Managing Risk With Estimates

This content is syndicated from George Dinwiddie's blog by George Dinwiddie. To view the original post in full, click here.

Used with care, software development estimates can help you manage project risks. They let you peer into the future, though only as well as your current understanding allows. Estimating based on what you know is easy. Estimating based on what you know you don’t know is possible. Allowing for what you don’t know you don’t know is prudent.

Managing risk is a dynamic process. I’ve seen people document a risk in a “Risk Register” document and promptly ignore it. That’s not management. Instead, consider different ways a risk might be reduced in likelihood or consequence. When time or cost is of the essence, think about how you’ll determine what you can afford, and when you need to take a second-choice approach.

I once worked on a project where we had to remove the requirement to log in for viewing certain documents, such as a Form 10K. The system had been built with the assumption that the user would always be logged in, though they could create a login that would give them immediate access to such open documents. A change in SEC ruling meant that the organization would be liable for expensive daily fines if new behavior was not deployed by December 31.

The existing code checked the access rights in numerous places. In some places, a user would be permitted or denied access to the document. In other places, a user might or might not be able to see the existence of a document when they did not have access to the document itself. Access right might be granted on an individual basis, a company basis, or a group basis. There were similar, though slightly more complicated, business rules governing the access required for the documents, themselves.

There were at least two possible approaches.
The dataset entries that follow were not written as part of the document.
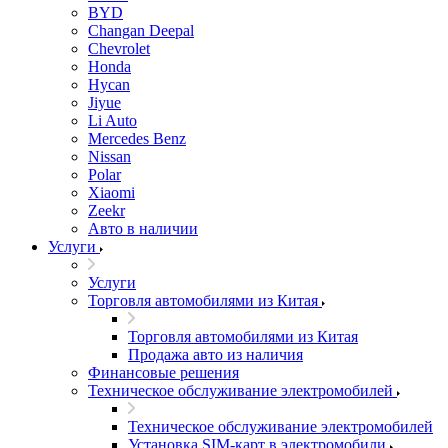
BYD
Changan Deepal
Chevrolet
Honda
Hycan
Jiyue
Li Auto
Mercedes Benz
Nissan
Polar
Xiaomi
Zeekr
Авто в наличии
Услуги
Услуги
Торговля автомобилями из Китая
Торговля автомобилями из Китая
Продажа авто из наличия
Финансовые решения
Техническое обслуживание электромобилей
Техническое обслуживание электромобилей
Установка SIM-карт в электромобили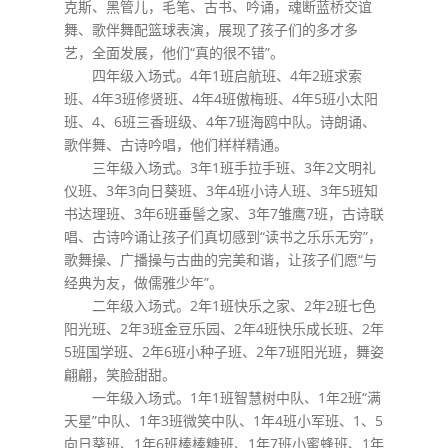
克斯、黑管儿，毛笔、古书、吟诵，魂断蓝桥交谊
舞、歌伴舞配篮球表演，展现了孩子们的多才多
艺，全面发展，他们“真的很不错”。
四年级入场式。4年1班启航班、4年2班求索
班、4年3班修贤班、4年4班傲梅班、4年5班小太阳
班、4、6班三香班级、4年7班海鸥中队。诗朗诵、
歌伴舞、古诗吟唱，他们样样精通。
三年级入场式。3年1班手拉手班、3年2文明礼
仪班、3年3向日葵班、3年4班小诗人班、3年5班知
书达理班、3年6班垂髻之家、3年7雏鹰7班，古诗联
唱、古诗吟诵让孩子们真切感到“读书之乐乐无穷”，
歌舞操、广播操与古曲的完美和谐，让孩子们愿“与
经典为友，做儒雅少年”。
二年级入场式。2年1班快乐之家、2年2班七色
阳光班、2年3班金豆乐园、2年4班快乐成长班、2年
5班国学班、2年6班小种子班、2年7班阳光班，舞姿
翩翩，笑脸甜甜。
一年级入场式。1年1班智慧树中队、1年2班“满
天星”中队、1年3班微笑中队、1年4班小军班、1、5
向日葵班、1年6班棒棒糖班、1年7班小蜜蜂班、1年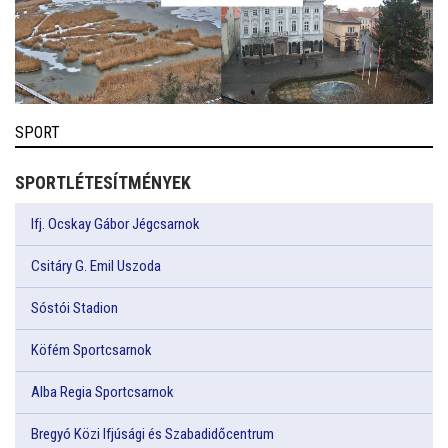
SPORT
SPORTLÉTESÍTMÉNYEK
Ifj. Ocskay Gábor Jégcsarnok
Csitáry G. Emil Uszoda
Sóstói Stadion
Köfém Sportcsarnok
Alba Regia Sportcsarnok
Bregyó Közi Ifjúsági és Szabadidőcentrum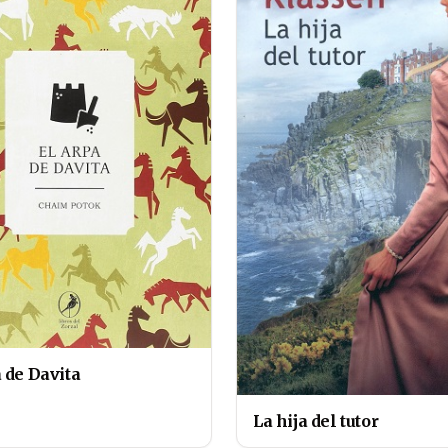
 de Davita
La hija del tutor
We could patch the logic of each of those places. Or we could refactor to remove the duplication and implement the logic in one area. The latter approach was clearly superior for the long term, but was also more work, touching more code. It was only considered feasible if it could meet the short term deadline. Missing the SEC deadline was not considered a successful outcome.

Estimates predicted the refactoring could be done in time, by a small margin. Work started, in an order that touched one area of functionality at a time. If the estimates proved optimistic, there would still be time to switch approaches as long as we’d left the other areas of functionality untouched and working. The first couple of areas, of course, took longer than later ones. They required the initial implementation of functionality that would be extended and shared by the other areas. By the time these were completed, the safety margin had shrunk. Should we proceed with the refactoring?

Since the these two areas were completed and working, the time needed to patch all of the duplicate logic was now reduced; there were two fewer places to patch. I considered that enough leeway to support continuing with the refactoring. The project manager was nervous. The estimates of the remaining areas looked optimistic to her, given the time the first two had taken. As it turned out, the remaining estimates were a bit pessimistic, and the safety margin started to grow again with each area that was refactored to the new approach. The reduced time to implement and test each remaining area allowed the deadline to be met, and a few customer annoyances to be fixed, as well.

This story has a happy ending, but it’s instructive to look at places where things might have turned out differently. The initial estimates might have shown that there was insufficient time for the refactoring, or that patching the code had little margin for safety, itself. Either of these might have lead to choosing what was considered the simpler, safer approach, patching the code.

This team was not experienced at refactoring legacy code, and might have had difficulty either estimating or performing the refactoring without me. This team would have likely estimated the refactoring very pessimistically, but I’ve seen other teams who were overly optimistic about their ability to refactor an existing code base. Either way, the confidence that the project manager placed in the estimates would likely have been lower. I think she would not have agreed to the refactoring without my confidence, and the ability to double-check the progress along the way.

I was not new to this code. I had been working with it for a few months, and had already made some progress in finding seams to isolate sections for testability. I had put characterization tests around those sections that were substantially unchanged. These tests had proven pretty good at alerting me when I stumbled across a new assumption in the code about which I was ignorant. This knowledge, and the fact that I was finding the code more flexible for new requirements, gave me confidence that I could successfully refactor within the time constraint. Without knowledge of the code base and some past experience developing in it, my estimates would have had a wider margin of error.

The first couple areas had taken longer than I expected. I ran into a few of those unknown assumptions in the code. Had they taken longer than they did, we would have likely switched gears to patching the code. In spite of these estimates having been a bit optimistic, I still felt confident in the remaining estimates. There might still be a few special cases in the access logic, but I now had a module with good test coverage, and had solved an infrastructure problem with testing the database access. If subsequent implementation had not supported my confidence, we still would have switched gears at that point.

When estimates are used for managing risk, they can’t be performed one time and then forgotten. The confidence place in them needs to be examined for flaws in the assumptions. They need to be tested by comparison with actuals. When actuals and estimates disagree, believe the actuals. Consider what that may mean for other estimates. Do they need to be adjusted based on new knowledge or adjusted assumptions?

Estimates are never guarantees. They are, however, a useful tool for achieving the best future we can while minimizing the downside of risk.